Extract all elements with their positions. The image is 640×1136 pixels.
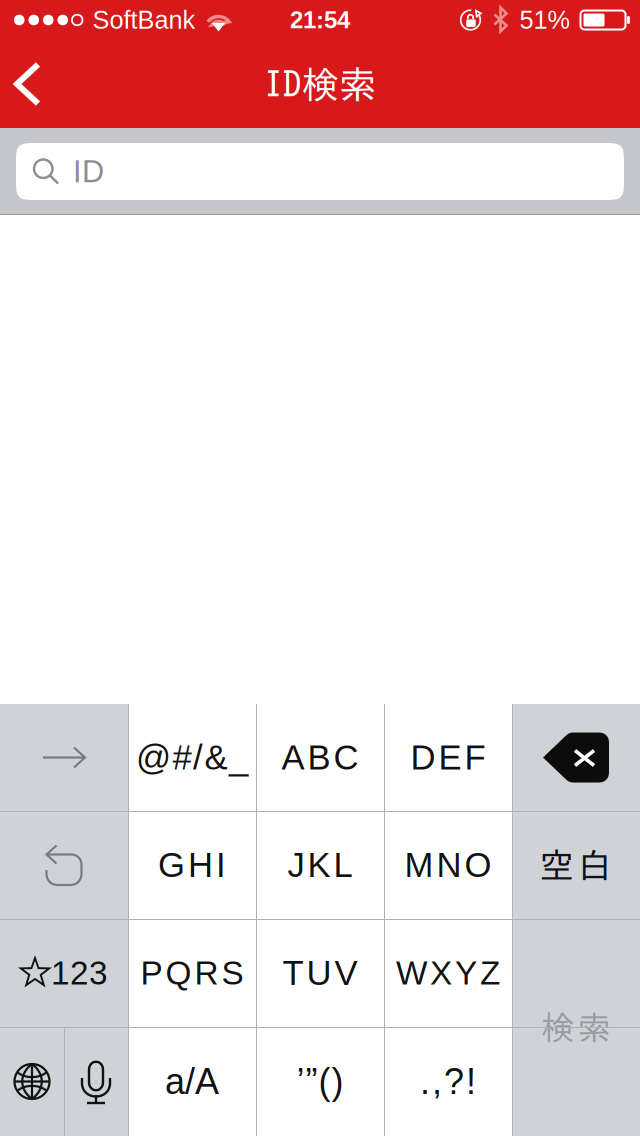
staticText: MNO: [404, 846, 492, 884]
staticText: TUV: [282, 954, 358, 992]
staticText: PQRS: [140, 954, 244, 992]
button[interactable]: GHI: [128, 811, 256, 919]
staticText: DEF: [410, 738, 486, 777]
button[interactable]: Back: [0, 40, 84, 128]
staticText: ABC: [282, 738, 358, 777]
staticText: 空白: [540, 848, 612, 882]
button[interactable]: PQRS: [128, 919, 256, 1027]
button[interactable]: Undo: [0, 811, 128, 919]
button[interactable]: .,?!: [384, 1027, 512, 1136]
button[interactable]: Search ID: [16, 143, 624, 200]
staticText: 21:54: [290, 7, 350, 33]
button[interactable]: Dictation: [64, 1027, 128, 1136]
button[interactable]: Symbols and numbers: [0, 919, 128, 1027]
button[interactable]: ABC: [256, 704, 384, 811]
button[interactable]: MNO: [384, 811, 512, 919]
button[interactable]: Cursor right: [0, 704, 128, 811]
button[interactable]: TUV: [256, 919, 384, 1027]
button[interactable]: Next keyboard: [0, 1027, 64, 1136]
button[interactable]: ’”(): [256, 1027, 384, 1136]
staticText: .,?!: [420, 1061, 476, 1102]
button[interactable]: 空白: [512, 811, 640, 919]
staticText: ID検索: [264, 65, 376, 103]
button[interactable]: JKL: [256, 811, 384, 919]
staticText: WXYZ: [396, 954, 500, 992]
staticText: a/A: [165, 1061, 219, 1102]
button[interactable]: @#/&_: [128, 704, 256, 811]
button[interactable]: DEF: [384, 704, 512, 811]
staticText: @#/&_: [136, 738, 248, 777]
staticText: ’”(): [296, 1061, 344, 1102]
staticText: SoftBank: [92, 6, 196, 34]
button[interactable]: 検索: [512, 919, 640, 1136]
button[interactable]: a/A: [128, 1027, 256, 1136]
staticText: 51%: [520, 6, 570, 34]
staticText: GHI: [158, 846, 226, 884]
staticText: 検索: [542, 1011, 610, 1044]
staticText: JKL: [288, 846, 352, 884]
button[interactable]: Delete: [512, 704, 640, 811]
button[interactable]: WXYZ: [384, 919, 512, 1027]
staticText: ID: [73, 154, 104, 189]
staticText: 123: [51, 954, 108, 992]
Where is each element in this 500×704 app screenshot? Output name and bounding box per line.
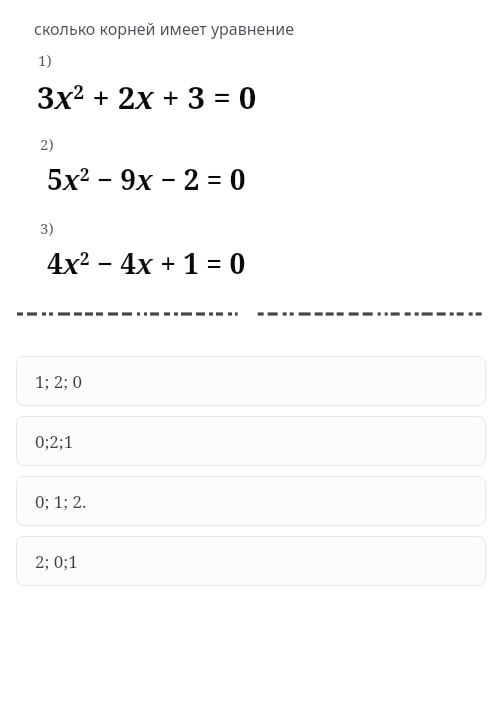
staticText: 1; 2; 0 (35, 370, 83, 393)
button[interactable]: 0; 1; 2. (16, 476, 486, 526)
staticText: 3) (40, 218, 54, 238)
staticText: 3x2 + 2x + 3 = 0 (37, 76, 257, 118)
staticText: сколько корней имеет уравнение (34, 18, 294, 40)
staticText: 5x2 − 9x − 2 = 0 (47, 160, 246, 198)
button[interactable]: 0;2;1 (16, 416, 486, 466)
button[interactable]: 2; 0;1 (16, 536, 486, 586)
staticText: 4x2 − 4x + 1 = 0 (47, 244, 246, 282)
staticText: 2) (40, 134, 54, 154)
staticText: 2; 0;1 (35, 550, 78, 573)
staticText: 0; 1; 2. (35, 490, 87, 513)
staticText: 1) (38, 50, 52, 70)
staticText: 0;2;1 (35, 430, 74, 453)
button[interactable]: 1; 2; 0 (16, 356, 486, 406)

...

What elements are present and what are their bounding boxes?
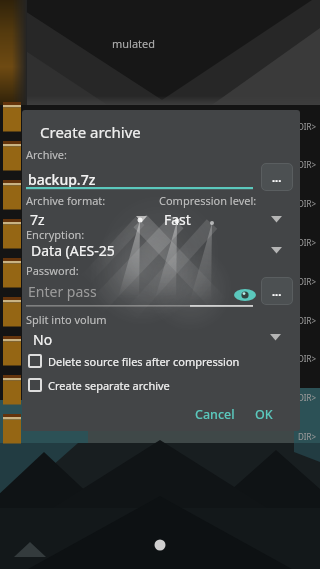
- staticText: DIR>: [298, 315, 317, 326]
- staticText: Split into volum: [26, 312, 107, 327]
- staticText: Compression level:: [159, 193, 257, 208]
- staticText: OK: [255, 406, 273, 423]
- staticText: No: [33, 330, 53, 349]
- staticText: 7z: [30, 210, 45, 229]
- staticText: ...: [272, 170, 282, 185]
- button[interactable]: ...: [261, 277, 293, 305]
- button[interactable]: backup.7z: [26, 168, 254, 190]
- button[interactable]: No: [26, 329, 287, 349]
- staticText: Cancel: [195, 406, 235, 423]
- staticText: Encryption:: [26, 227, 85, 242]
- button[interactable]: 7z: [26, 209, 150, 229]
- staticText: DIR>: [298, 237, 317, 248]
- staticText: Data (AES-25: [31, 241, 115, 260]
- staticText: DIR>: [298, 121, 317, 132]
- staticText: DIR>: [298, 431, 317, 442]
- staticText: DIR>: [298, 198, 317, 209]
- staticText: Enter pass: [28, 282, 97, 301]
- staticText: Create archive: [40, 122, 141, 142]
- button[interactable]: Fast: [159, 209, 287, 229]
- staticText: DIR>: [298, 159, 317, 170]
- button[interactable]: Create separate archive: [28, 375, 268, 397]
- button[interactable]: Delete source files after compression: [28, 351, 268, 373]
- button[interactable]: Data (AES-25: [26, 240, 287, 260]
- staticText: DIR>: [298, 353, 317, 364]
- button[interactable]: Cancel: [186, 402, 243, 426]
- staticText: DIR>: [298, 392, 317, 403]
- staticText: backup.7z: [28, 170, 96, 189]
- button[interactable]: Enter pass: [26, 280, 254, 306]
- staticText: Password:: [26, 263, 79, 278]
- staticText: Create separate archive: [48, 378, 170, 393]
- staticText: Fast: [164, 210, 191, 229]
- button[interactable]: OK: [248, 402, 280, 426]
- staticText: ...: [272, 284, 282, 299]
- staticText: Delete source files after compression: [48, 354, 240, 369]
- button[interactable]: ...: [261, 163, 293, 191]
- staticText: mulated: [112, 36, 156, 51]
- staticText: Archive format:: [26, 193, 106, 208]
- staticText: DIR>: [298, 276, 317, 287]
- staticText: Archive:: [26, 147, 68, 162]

▶ [To do]: Select every line above that contains the word "PQRS", and copy it.

▶ [Result of the exercise]:
staticText: PQRS: [140, 954, 244, 992]
button[interactable]: PQRS: [128, 919, 256, 1027]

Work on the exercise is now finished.